Ces lettres ont maintenant été rassemblées et, ensemble avec les perles les plus brillantes de l’héritage théologique et publiciste de l’archevêque, elles seront publiées aux éditions de la Fraternité orthodoxe Alexandre Nevski à Nijni- Novgorod, qui ont déjà édité les mémoires de Mgr Basile et certains de ses écrits théologiques. Le volume sous presse a encore reçu la bénédiction du regretté métropolite Nikolaj (Kutepov, 1924-2001) de Nijni Novgorod et d’Arzamas. Les lettres et les articles ont été commentés et introduits par nos soins.

Le corpus épistolaire de Mgr Basile se divise en quatre parties inégales. Un petit nombre de lettres s’adressent à sa mère et à sa tante à Paris entre 1920 et 1940, envoyées de Constantinople et du Mont Athos. Les lettres à son frère Igor A. Krivochéïne et sa famille se compose de deux groupes d’après l’époque: des lettres envoyés à Moscou de 1956 à 1966, et à Paris, après le retour de la «captivité de Babylone», de 1974 à 1978. Durant cette même période, Mgr Basile écrit également à son frère cadet Cyrille. Le dernier ensemble de lettres s’adressent à sa cousine, Olga A. Kavelina, avec qui il était en correspondance jusqu’à la fin de sa vie, de 1977 à 1985.

Le contenu aussi bien que le style avec lequel ces lettres sont écrites, nous révèlent l’histoire d’une âme humaine, sa croissance vers Dieu. Si la lettre envoyée de Constantinople à sa mère, le 1er octobre 1920, est signée encore tout à fait à la manière d’un enfant et familièrement «Gika», au cours des six années suivantes beaucoup de choses se passent. L’homme change, et son écriture aussi: à partir d’une main irrégulière et nerveuse se développe une calligraphie harmonieuse qui correspond à la beauté d’une âme apaisée dans le Christ. Les lettres qui suivent, adressées à sa mère et à sa tante ne sont plus de simples salutations familiales, mais une prédication depuis l’ambon de l’église familiale, par moments d’une grande ferveur. Ensuite, le temps des élans juvéniles passe et le ton et le style changent de nouveau: dans la correspondance avec son frère et sa cousine nous trouvons le cours paisible du quotidien, reflétant non pas une vie qui s’enlise, mais une culture sublimée de l’existence. La sagesse spirituelle et ordinaire de la vie n’a plus besoin d’appels ardents; le fondement solide de la vie orthodoxe permet de voir le Doigt de Dieu à chaque instant dans les petites choses. Celles-ci ne concernent pas seulement la vie privée. À travers elles on voit aussi l’attitude vigilante de Mgr Basile à l’égard de la vie et la culture européennes. Les sources de cette vigilance spirituelle et de cette bienveillance sont à chercher dans ce milieu de la noblesse qui a éduqué et formé le futur pasteur et fait de lui un chrétien au vrai sens du mot.

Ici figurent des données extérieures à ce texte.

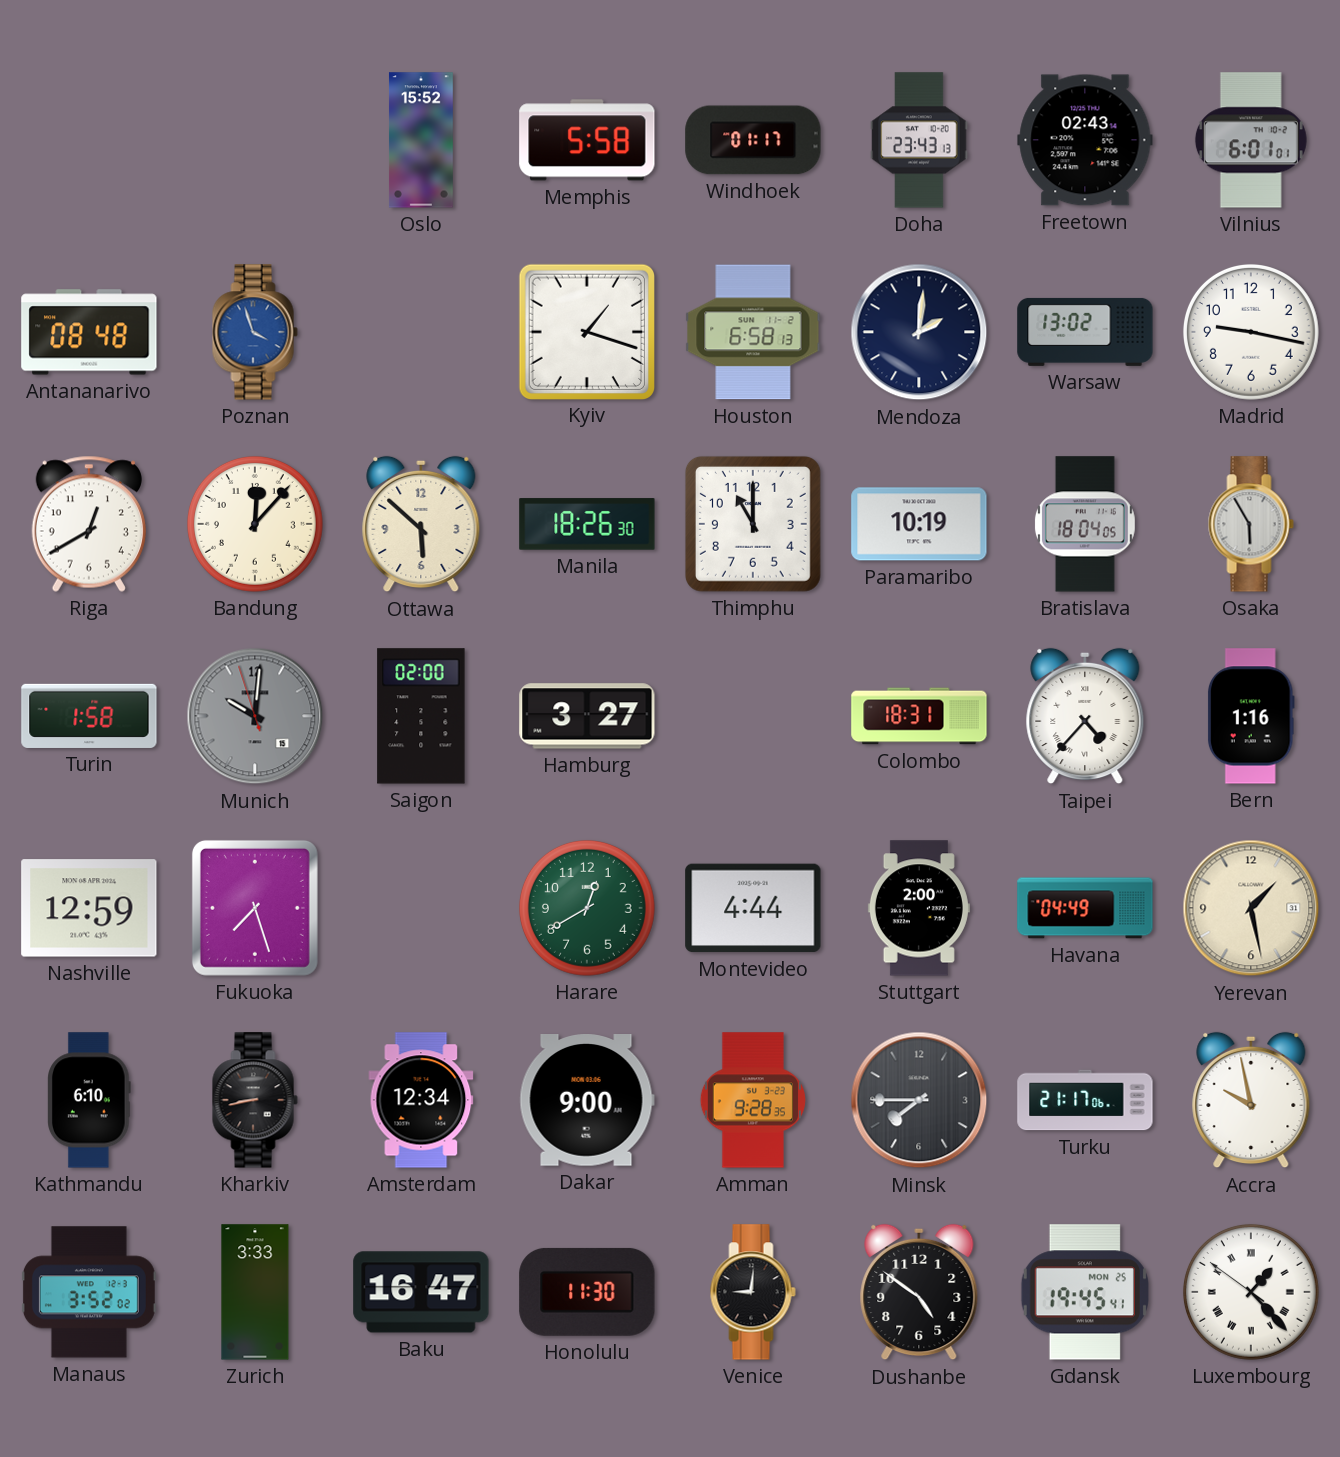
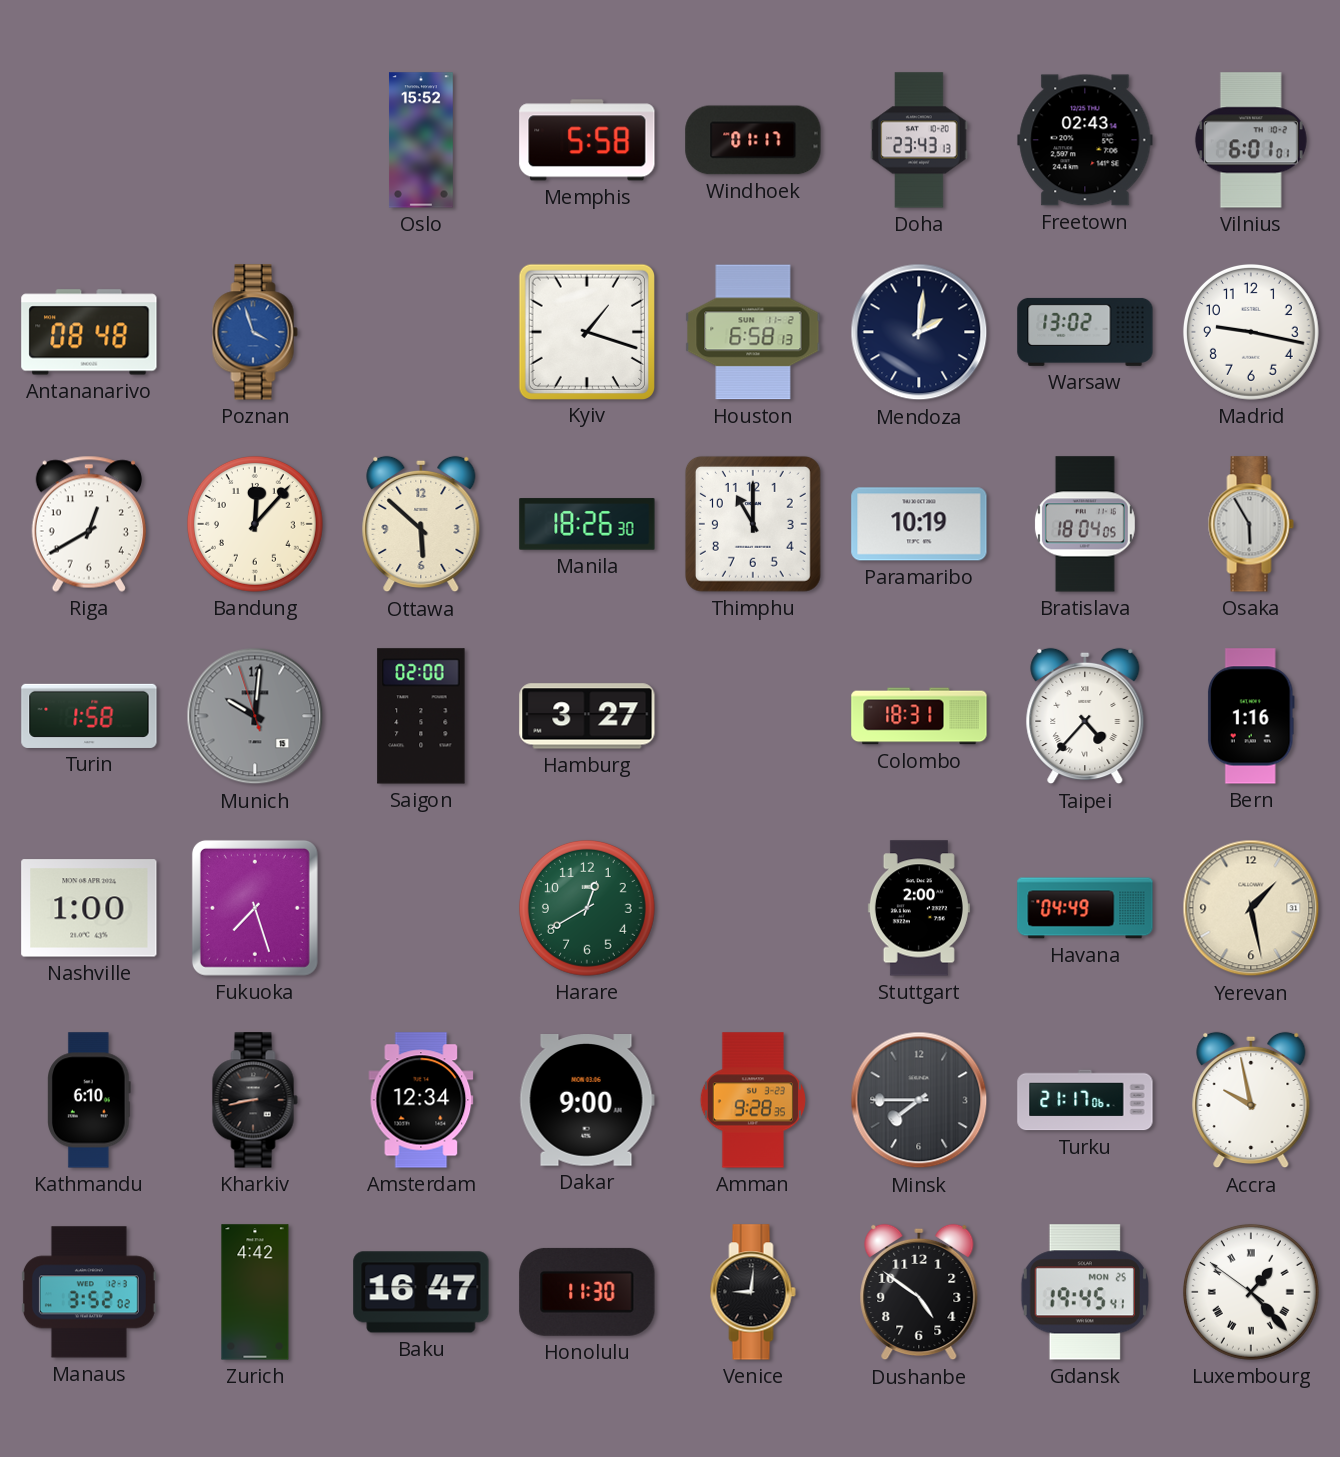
Nashville: 12:59 -> 1:00
Montevideo: 4:44 -> none
Zurich: 3:33 -> 4:42
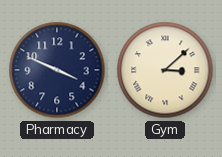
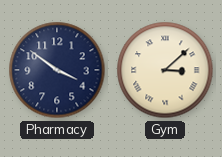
Pharmacy: 3:49 -> 3:51
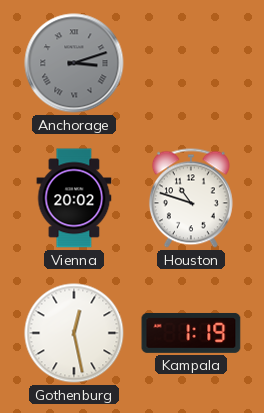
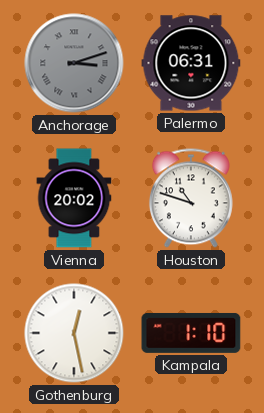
Palermo: none -> 06:31
Kampala: 1:19 -> 1:10
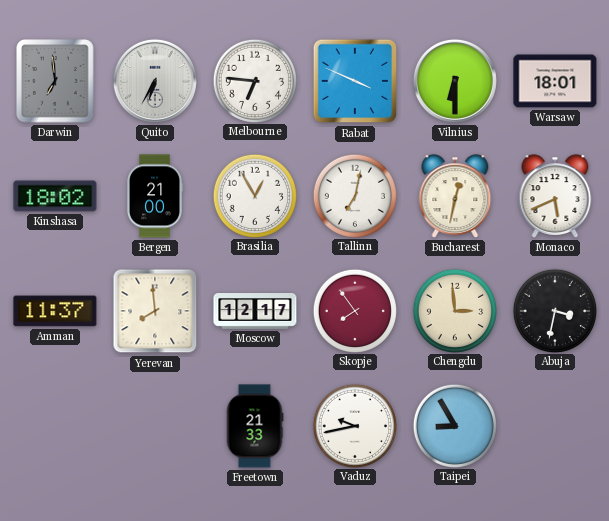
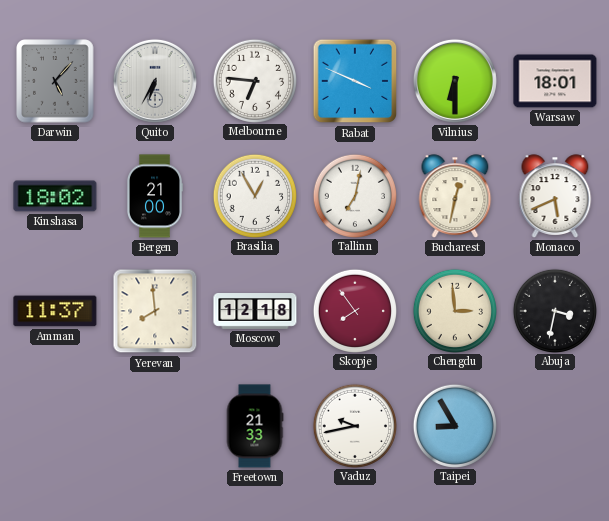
Darwin: 6:59 -> 5:07
Moscow: 12:17 -> 12:18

Les impressions de son enfance et de sa jeunesse, sublimées à la hauteur de l’esprit, deviennent par la suite une base solide pour sa culture chrétienne. L’on sait comment la poésie d’amour juive du Cantique des Cantiques acquit une inspiration divine par son intégration dans l’Écriture Sainte de l’Ancien Testament. Mais de telles métamorphoses ne cessent pas dans l’Église, surtout si elles se produisent dans une âme élevée qui lit les lignes suivantes:

Quand je mourrai, que l’on me mette,
Avant de clouer mon cercueil,
Un peu de rouge à la pommette,
Un peu de noir au bord de l’œil.

Car je veux, dans ma bière close.
Comme le soir de sou aveu,
Rosier éternellement rosé
Avec du kh’ol sous mon œil bleu.

Pas de suaire en toile fine,
Mais drapez-moi dans les plis blancs
De ma robe de mousseline,
De ma robe à treize volants.

C’est ma parure préférée;
Je la portais quand je lui plus.
Son premier regard l’a sacrée,
Et depuis je ne la mis plus.

Posez-moi, sans jaune immortelle,
Sans coussin de larmes brodé,
Sur mon oreiller de dentelle
De ma chevelure inondé.

Cet oreiller, dans les nuits folles,
A vu dormir nos fronts unis,
Et sous le drap noir des gondoles
Compté nos baisers infinis.

Entre mes mains de cire pâle,

Que la prière réunit,
Tournez ce chapelet d’opale,
Par le pape à Rome béni:

Je l’égrènerai dans la couche
D’où nul encor ne s’est levé;
Sa bouche en a dit sur ma bouche
Chaque Pater et chaque Ave.

Paradoxal mais vrai: c’est justement le poème «Coquetterie posthume» de Théophile Gautier (3), qu’il appela «sa seule consolation» dans une lettre à sa mère du 1er octobre 1920. Le poème fut imprimé pour la première fois dans le quotidien «La Presse», du 4 août 1851, et dédié à l’amante italienne du poète, Maria Mattei. Avec fierté il écrit à sa mère que bientôt il connaîtra tout le livre par cœur. Il lit le livre là d’où il envoie sa lettre, Istanbul, où les Krivochéïne émigrèrent de Novorossisk, en février 1920. On comprend son état d’âme: la défaite des Blancs, la perte de sa patrie. Même les débris de Byzance sur le territoire de la Turquie ne sont pour lui que «Orient barbare», exotisme détesté, presque la «misérable Byzance» comme appelait P. Tchaadaïev l’empire orthodoxe. Toutefois, derrière cette apologie extérieure de la mort et de l’amour humain se cache une véritable imagerie biblique qui pressent le mystère de l’Église et de la Résurrection.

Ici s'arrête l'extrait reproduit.